Collected data entries
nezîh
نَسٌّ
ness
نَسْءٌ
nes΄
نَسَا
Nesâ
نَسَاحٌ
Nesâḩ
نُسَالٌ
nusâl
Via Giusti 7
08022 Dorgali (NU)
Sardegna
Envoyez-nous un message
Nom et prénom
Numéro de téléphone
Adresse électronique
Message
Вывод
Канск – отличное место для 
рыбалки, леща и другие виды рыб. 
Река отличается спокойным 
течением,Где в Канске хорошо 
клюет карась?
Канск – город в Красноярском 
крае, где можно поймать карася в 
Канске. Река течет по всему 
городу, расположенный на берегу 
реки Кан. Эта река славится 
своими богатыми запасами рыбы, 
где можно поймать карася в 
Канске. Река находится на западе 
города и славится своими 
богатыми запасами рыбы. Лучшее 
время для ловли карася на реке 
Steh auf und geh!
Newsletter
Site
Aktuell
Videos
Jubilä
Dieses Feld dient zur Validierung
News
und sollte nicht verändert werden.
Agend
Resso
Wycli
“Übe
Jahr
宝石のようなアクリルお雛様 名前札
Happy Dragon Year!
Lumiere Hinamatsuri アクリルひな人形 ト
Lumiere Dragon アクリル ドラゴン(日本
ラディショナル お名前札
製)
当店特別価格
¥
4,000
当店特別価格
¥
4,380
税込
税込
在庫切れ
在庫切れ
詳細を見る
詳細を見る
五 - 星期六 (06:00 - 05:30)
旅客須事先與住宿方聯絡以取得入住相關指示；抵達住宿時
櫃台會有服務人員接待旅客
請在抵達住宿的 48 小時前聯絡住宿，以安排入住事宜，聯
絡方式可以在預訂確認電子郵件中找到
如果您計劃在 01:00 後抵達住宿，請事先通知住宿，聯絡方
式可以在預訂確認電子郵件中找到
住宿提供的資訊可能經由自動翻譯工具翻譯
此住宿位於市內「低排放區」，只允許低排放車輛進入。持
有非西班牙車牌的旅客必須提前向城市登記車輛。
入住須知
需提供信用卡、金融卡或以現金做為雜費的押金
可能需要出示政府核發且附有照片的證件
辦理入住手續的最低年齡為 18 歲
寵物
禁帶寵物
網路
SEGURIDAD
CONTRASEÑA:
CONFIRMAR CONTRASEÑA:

- _Exercise_:
Retype exactly. Start at the line with "Lumiere Hinamatsuri アクリルひな人形 ト" and stop at the last line of the data.

- _Written solution_:
Lumiere Hinamatsuri アクリルひな人形 ト
Lumiere Dragon アクリル ドラゴン(日本
ラディショナル お名前札
製)
当店特別価格
¥
4,000
当店特別価格
¥
4,380
税込
税込
在庫切れ
在庫切れ
詳細を見る
詳細を見る
五 - 星期六 (06:00 - 05:30)
旅客須事先與住宿方聯絡以取得入住相關指示；抵達住宿時
櫃台會有服務人員接待旅客
請在抵達住宿的 48 小時前聯絡住宿，以安排入住事宜，聯
絡方式可以在預訂確認電子郵件中找到
如果您計劃在 01:00 後抵達住宿，請事先通知住宿，聯絡方
式可以在預訂確認電子郵件中找到
住宿提供的資訊可能經由自動翻譯工具翻譯
此住宿位於市內「低排放區」，只允許低排放車輛進入。持
有非西班牙車牌的旅客必須提前向城市登記車輛。
入住須知
需提供信用卡、金融卡或以現金做為雜費的押金
可能需要出示政府核發且附有照片的證件
辦理入住手續的最低年齡為 18 歲
寵物
禁帶寵物
網路
SEGURIDAD
CONTRASEÑA:
CONFIRMAR CONTRASEÑA:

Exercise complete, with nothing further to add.